→ **Work instructions**: Return verbatim the run of lines that opens with the line holding "Given the image: Segment pulmonary artery." and closes with the last line of the records.
□ □ □ □ □ □ □
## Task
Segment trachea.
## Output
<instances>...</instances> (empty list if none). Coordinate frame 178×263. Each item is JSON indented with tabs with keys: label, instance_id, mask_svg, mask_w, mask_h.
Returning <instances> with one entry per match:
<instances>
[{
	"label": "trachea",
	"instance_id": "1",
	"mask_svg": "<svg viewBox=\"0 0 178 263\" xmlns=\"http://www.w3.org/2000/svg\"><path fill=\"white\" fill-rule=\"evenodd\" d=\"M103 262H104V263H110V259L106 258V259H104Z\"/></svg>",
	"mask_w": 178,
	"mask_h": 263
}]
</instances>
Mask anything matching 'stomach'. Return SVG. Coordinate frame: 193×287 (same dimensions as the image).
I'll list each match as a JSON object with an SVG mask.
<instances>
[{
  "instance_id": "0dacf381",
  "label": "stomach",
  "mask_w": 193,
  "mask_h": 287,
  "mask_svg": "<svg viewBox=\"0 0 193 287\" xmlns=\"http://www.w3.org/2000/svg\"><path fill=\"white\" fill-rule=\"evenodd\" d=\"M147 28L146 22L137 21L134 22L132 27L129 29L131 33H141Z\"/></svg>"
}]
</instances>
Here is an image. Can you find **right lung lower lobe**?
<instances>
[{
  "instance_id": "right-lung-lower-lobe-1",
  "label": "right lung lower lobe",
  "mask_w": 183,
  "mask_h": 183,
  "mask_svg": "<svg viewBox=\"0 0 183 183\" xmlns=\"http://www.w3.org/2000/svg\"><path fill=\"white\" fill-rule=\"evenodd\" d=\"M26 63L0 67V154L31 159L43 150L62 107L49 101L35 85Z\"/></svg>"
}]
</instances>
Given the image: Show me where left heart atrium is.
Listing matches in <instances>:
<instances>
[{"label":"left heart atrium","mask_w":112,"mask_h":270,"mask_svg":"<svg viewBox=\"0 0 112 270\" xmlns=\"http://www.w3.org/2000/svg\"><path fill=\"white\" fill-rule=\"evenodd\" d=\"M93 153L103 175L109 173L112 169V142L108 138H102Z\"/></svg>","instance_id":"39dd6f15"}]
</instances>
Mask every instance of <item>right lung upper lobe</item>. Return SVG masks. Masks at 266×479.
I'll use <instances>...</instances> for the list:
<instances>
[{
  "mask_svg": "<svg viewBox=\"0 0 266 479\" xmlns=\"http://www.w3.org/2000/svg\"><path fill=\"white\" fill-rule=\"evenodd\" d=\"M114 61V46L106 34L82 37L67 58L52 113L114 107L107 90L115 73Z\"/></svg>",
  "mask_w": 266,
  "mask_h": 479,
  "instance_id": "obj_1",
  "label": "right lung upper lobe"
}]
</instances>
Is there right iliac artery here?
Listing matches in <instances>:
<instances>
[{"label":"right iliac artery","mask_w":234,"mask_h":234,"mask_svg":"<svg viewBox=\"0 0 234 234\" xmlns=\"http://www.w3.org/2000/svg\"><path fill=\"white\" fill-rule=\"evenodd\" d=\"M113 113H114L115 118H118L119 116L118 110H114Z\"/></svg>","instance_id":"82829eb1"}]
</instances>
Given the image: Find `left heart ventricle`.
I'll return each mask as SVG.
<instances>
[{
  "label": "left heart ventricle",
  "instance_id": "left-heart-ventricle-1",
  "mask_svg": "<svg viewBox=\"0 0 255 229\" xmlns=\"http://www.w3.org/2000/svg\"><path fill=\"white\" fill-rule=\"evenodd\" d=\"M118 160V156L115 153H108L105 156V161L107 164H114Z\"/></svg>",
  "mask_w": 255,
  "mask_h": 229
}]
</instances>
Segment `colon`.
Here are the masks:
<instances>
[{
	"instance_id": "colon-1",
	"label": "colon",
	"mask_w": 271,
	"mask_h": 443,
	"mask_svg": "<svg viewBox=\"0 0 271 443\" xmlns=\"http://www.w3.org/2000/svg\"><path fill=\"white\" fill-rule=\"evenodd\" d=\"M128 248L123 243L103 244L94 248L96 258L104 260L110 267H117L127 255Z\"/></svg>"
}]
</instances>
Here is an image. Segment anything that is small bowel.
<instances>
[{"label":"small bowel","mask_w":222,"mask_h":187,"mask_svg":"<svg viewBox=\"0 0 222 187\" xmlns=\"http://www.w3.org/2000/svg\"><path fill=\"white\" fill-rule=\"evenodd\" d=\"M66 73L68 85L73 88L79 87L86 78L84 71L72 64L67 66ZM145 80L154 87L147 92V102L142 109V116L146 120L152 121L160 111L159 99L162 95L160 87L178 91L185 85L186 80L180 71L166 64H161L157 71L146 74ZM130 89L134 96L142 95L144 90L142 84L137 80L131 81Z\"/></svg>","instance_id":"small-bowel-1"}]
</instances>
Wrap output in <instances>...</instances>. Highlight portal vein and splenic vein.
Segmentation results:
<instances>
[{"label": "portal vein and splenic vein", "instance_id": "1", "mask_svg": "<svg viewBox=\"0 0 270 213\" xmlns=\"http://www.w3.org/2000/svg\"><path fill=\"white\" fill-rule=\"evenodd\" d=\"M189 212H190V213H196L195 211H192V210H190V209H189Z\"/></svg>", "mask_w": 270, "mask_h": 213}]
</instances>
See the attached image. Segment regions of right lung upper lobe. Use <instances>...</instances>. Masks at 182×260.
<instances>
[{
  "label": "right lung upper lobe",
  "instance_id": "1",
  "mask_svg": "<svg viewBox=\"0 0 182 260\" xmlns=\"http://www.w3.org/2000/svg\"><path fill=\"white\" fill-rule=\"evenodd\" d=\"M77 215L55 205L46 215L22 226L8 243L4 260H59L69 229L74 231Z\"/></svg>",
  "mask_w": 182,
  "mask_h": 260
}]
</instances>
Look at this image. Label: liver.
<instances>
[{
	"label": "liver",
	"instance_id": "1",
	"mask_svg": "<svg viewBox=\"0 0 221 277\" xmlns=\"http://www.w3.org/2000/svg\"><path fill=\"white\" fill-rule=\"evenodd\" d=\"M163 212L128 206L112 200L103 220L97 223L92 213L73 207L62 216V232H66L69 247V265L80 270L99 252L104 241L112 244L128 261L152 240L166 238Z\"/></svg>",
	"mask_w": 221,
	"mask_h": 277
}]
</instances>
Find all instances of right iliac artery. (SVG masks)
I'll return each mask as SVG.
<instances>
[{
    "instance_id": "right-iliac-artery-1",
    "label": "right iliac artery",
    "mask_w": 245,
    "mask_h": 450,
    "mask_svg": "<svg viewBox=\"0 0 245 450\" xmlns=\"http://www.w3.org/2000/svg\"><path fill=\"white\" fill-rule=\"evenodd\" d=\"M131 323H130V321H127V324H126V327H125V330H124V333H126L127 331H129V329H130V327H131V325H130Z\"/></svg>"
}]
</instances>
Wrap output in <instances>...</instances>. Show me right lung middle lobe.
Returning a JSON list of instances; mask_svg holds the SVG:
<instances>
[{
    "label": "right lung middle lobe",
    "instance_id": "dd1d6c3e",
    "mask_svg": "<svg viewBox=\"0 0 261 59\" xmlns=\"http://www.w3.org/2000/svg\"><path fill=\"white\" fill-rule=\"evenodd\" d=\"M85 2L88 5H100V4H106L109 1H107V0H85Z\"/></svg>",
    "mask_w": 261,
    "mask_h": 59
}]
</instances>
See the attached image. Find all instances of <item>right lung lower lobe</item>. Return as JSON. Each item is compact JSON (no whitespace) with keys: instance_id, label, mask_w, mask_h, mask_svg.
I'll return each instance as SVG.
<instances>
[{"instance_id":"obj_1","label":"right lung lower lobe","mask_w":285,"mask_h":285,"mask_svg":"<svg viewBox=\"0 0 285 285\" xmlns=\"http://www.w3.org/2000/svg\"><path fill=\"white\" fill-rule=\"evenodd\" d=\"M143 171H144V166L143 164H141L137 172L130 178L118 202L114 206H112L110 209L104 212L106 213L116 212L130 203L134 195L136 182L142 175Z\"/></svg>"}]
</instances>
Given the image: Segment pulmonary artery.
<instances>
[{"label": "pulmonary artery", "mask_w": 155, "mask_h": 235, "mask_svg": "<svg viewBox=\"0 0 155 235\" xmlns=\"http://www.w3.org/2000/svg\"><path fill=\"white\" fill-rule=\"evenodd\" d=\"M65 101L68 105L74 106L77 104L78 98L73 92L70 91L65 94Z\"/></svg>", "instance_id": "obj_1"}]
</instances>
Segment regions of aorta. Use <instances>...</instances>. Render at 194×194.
□ □ □ □ □ □ □
→ **Problem solution**:
Given the image: Segment pulmonary artery.
<instances>
[{"label": "pulmonary artery", "mask_w": 155, "mask_h": 235, "mask_svg": "<svg viewBox=\"0 0 155 235\" xmlns=\"http://www.w3.org/2000/svg\"><path fill=\"white\" fill-rule=\"evenodd\" d=\"M65 101L68 105L74 106L77 104L78 98L73 92L70 91L65 94Z\"/></svg>", "instance_id": "obj_1"}]
</instances>
Segment regions of aorta. Use <instances>...</instances>. Render at 194×194.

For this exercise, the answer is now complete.